Mit einer Großen Anfrage hatte die Oppositionsfraktion einen Katalog mit 93 Fragen an die Landesregierung gestellt, wie sich Flächenverbrauch und Bodenschutz im Land entwickeln. Die 56 Seiten umfassende Antwort zeigt, trotz statistischer Lücken, wo Brandenburg steht. Danach betrug zwischen 2008 und 2012 der durchschnittliche Flächenverbrauch pro Tag in Brandenburg sechs Hektar, „das entspricht der Größe von acht Fußballfeldern täglich oder der Fläche einer Stadt wie Teltow pro Jahr“, so Jungclaus. Seitdem seien es rund drei Hektar täglich, was immer noch zu viel sei. Als Beleg für die Kritik führen die Grünen die nationale Nachhaltigkeitsstrategie der Bundesregierung an, nach der in Deutschland der Flächenverbrauch von 80 Hektar täglich bis 2020 auf 30 Hektar pro Tag reduziert werden soll. Das Umweltbundesamt hatte Brandenburgs Ziel-Anteil daran mit 1,3 Hektar pro Tag beziffert – also ein Vielfaches weniger als jetzt.

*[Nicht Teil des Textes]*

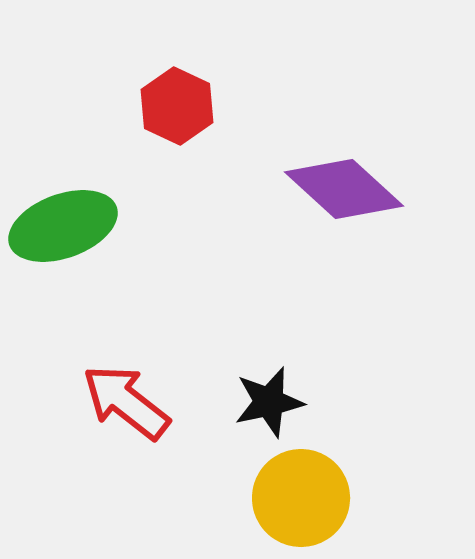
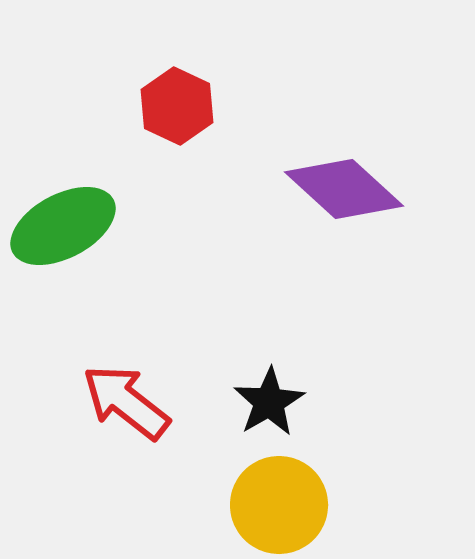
green ellipse: rotated 8 degrees counterclockwise
black star: rotated 18 degrees counterclockwise
yellow circle: moved 22 px left, 7 px down
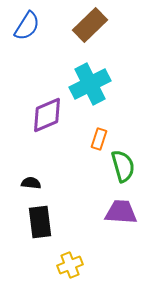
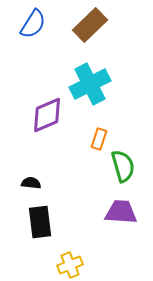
blue semicircle: moved 6 px right, 2 px up
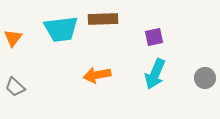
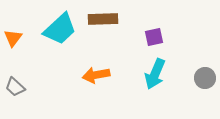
cyan trapezoid: moved 1 px left; rotated 36 degrees counterclockwise
orange arrow: moved 1 px left
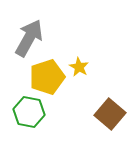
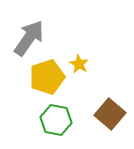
gray arrow: rotated 6 degrees clockwise
yellow star: moved 3 px up
green hexagon: moved 27 px right, 8 px down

Allerdings, dieses Ziel ist für die Landesregierung nicht verbindlich, wie aus der Antwort hervorgeht, die bezeichnenderweise vom Infrastruktur- und nicht vom Umweltministerium kommt. Zwar bekenne sich Brandenburg zur nationalen Strategie, heißt es. Und: „Die Landesregierung hat ein Nachhaltigkeitsziel, das den Brandenburger Flächenverbrauch bis 2020 auf 1,3 ha/Tag reduziert nicht festgelegt.“ In der Nachhaltigkeitsstrategie der Landesregierung tauche Flächenverbrauch nur am Rande auf, kritisierte Jungclaus.

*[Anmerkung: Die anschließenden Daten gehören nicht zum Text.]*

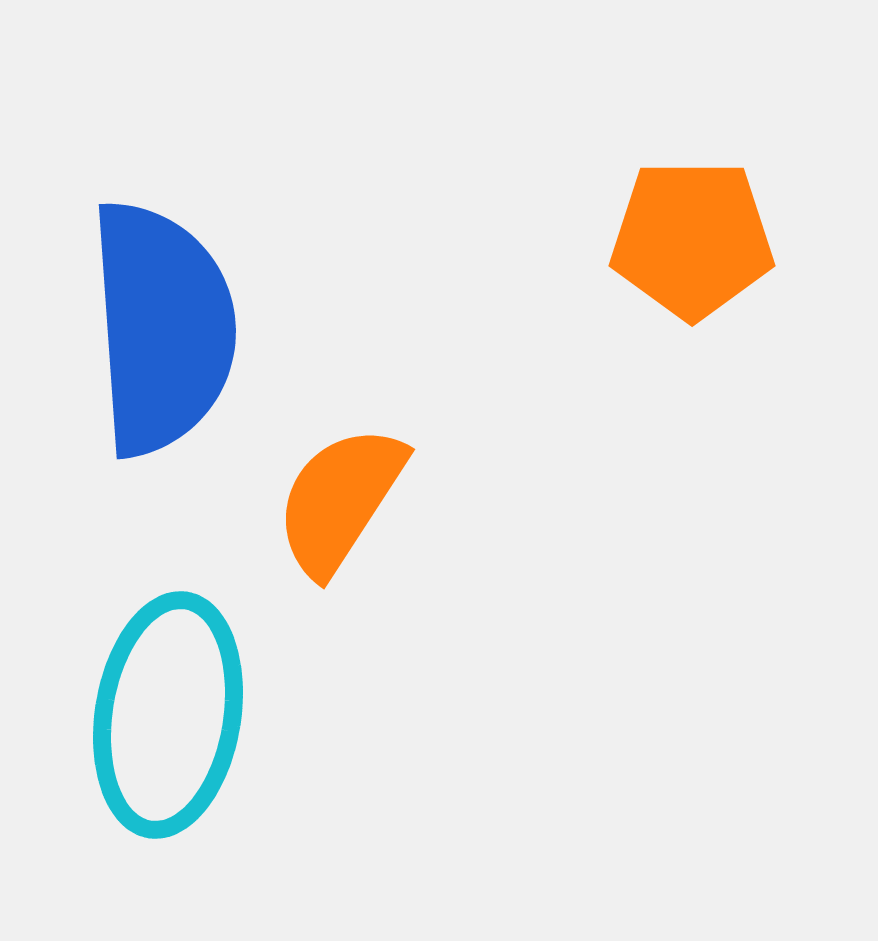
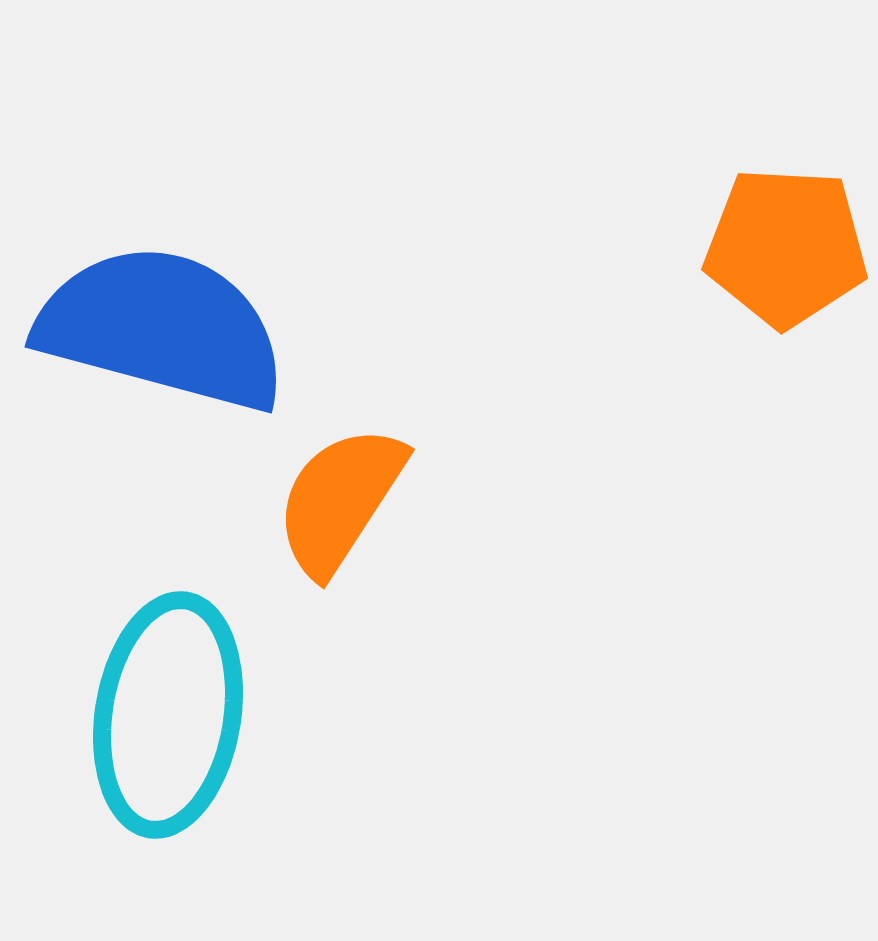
orange pentagon: moved 94 px right, 8 px down; rotated 3 degrees clockwise
blue semicircle: rotated 71 degrees counterclockwise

Auf der anderen Seite spiegeln die Zahlen Brandenburgs Aufschwung und Investitionsboom der zweieinhalb Jahrzehnte seit dem Mauerfall wieder. Danach hat von 1992 bis 2012 die Gebäude- und Freifläche im Land um 26 000 Hektar zugenommen, und damit um 23 Prozent, „allerdings in den letzten zehn Jahren in deutlich gemäßigter Tendenz“, wie es heißt. Die Erholungsfläche hat um 15 000 Hektar zugenommen, Verkehrsflächen um 10 000 Hektar, also um 10 Prozent, während die Agrarfläche um 27 000 Hektar zurückging (2 Prozent), während Waldflächen in gleicher Größenordnung gewachsen sind.

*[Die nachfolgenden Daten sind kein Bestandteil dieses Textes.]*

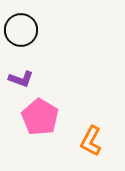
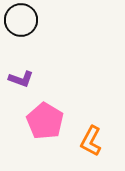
black circle: moved 10 px up
pink pentagon: moved 5 px right, 4 px down
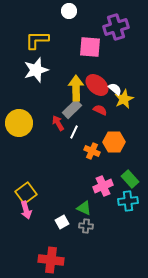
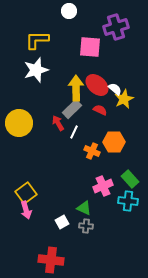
cyan cross: rotated 12 degrees clockwise
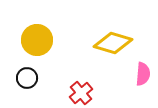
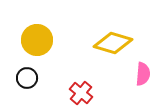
red cross: rotated 10 degrees counterclockwise
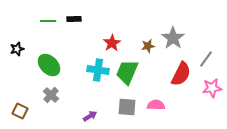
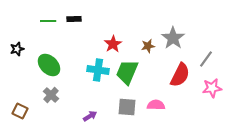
red star: moved 1 px right, 1 px down
red semicircle: moved 1 px left, 1 px down
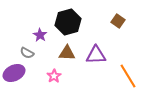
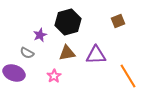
brown square: rotated 32 degrees clockwise
purple star: rotated 16 degrees clockwise
brown triangle: rotated 12 degrees counterclockwise
purple ellipse: rotated 45 degrees clockwise
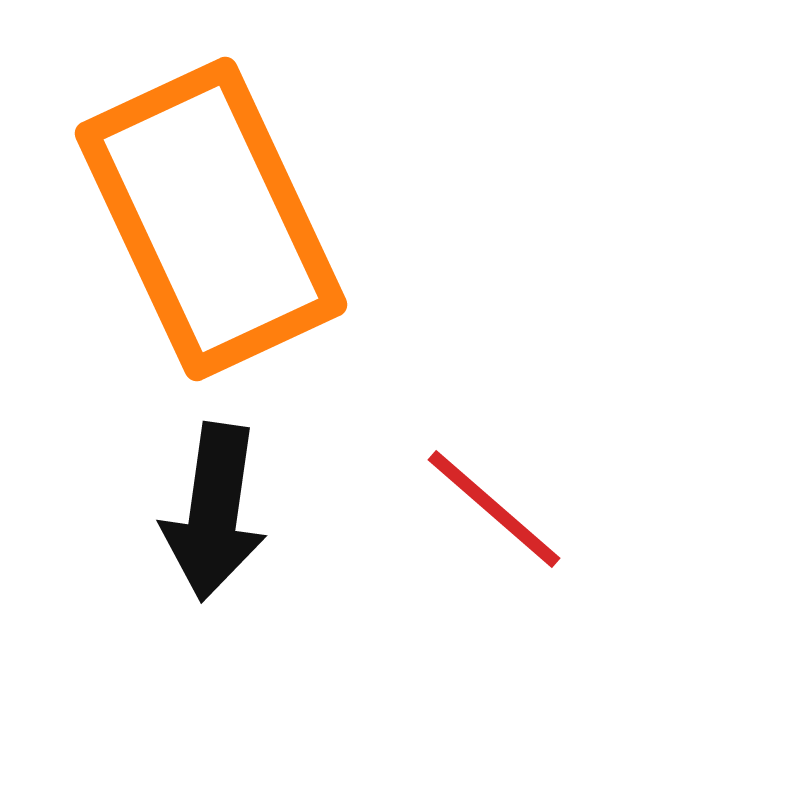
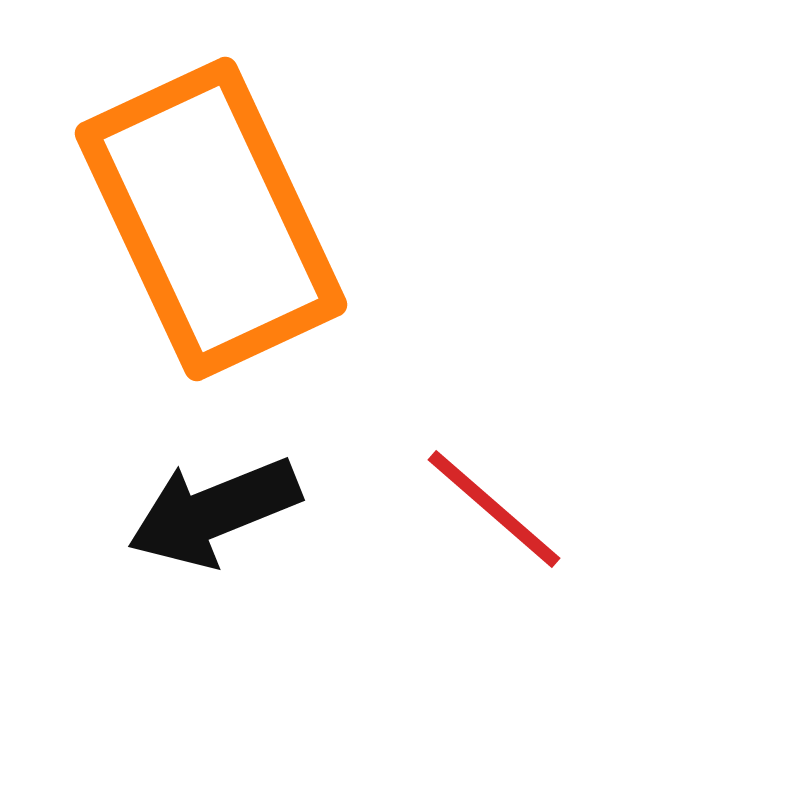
black arrow: rotated 60 degrees clockwise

Die Grünen drängen nun auf verbindliche Ziele für weniger Bodenverbrauch. In einem vom demografischen Wandel betroffenen Land wie Brandenburg müsse es möglich sein, so Jungclaus, langfristig einen „Netto-Null-Verbrauch“ zu erreichen, also so viele Böden wie versiegelt werden der Natur zurückzugeben.